Bonding isn't always as easy for Dad. Here are some tips on how to keep him from feeling like a third wheel.
You're a natural! You're a mom and that mothering instinct helps you bond and figure out just what your new baby needs. But what about daddy? It's not unusual for a new dad to be doubting his capabilities as a new father, unsure how to best support you, and perhaps feeling like a third wheel — wondering exactly where he fits in. The good news is there are some things you can do to help him find his inner mom!
First, step back and consider how different you and your husband's experiences have been so far. That nine-month pregnancy allowed you to bond with your baby long before she was born. The entire process was fascinating and miraculous. But he didn't have the same opportunity for such a deep and early connection. And now he sees you pouring all of your energy and love into caring for your new baby.
That can be tough for a devoted husband, as first-time father Martin explains: "All through Kristen's pregnancy, I worried about her. She and I have always been a great team, and this was the first time I felt like I couldn't hold up my end of things. She didn't feel well a lot of her pregnancy, and there was really nothing I could do."

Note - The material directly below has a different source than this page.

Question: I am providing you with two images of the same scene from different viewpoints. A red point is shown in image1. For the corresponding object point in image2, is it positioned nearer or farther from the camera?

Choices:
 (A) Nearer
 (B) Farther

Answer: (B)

"So when Isabella finally arrived," he continues, "I wanted to dive in and help with everything, but Kristen kind of dug her heels in and didn't seem to want me — or trust me — to take over."
Kristen says, "After Isabella was born it was surprisingly hard for me to let Martin take over. I was a little nervous taking care of her, and even more nervous when Martin was in control. At first, we did a lot of negotiating about what I would do and what he would do. But the more I started letting go, the easier it got.
He's got the knack for calming nighttime fussiness. He's a champion burper and I don't know what it is, but he has just the right touch and tone when she's fussing. So from now on, he's the nighttime fuss master!"
So what can you do, exactly, to make your husband feel wanted, needed and confident? Involve him in the basics such as feeding, burping, diapering, bathing, rocking and soothing. Be keenly aware of your own attitude. If he requires a Baby Basics 101, give him the scoop, and then let him do it — without watching over his shoulder or correcting his technique.
Show him you have complete confidence in him, and tell him how much you appreciate him. Whenever the two of you are with friends and family, tell them what an awesome, hands-on dad he is — and be sure he's within earshot!
Let him have some one-on-one time with the baby, too. He can stay with the baby for a few hours while you accomplish some errands. If he's a runner, invest in a jogging stroller. The two of you can get her properly bundled and buckled, then the two of them can trot off into all that fresh air — that's a bonding experience he'll enjoy.
Finally, look for opportunities for just the two of you to reconnect. Remember, before baby came along you were all his! So rediscover the pleasures of spending time together. Ask grandma to babysit for a few hours and try a new restaurant or catch a movie. Show him you appreciate him by sending him a sweet e-mail at work or taping a card to the bathroom mirror. If you used to enjoy reading the Sunday paper in bed, you still can — with baby safely propped on a pillow between you. While baby naps, sit on the couch and rub each other's feet, and by all means watch some of that old James Bond movie with him.
Here's a revolutionary idea: Just ask him! If your hubby is a straightforward, problem-solving kind of guy, ask him directly what you can do to help him feel more connected to you and the baby. This was a surprisingly simple solution for Roxanne and David.
"When I talked to David about sharing, he had a couple of suggestions," says Roxanne. "For some reason when we went out for a walk, I would always carry the baby in our front pack, and David would manage our dog on the leash. He told me he'd like to carry Daniel sometimes. I don't know why that hadn't occurred to me — especially since my back was sore for the first few months after Daniel was born. So that was kind of a 'light bulb moment' for me."
David adds, "I also asked Roxanne for some napping quality time. While the baby was napping, I asked her to just spend time with me rather than getting busy with a project or housework. We used to play a lot of Scrabble when we were dating, and we've actually started doing that again. What can I say? I still like hanging out with my wife!"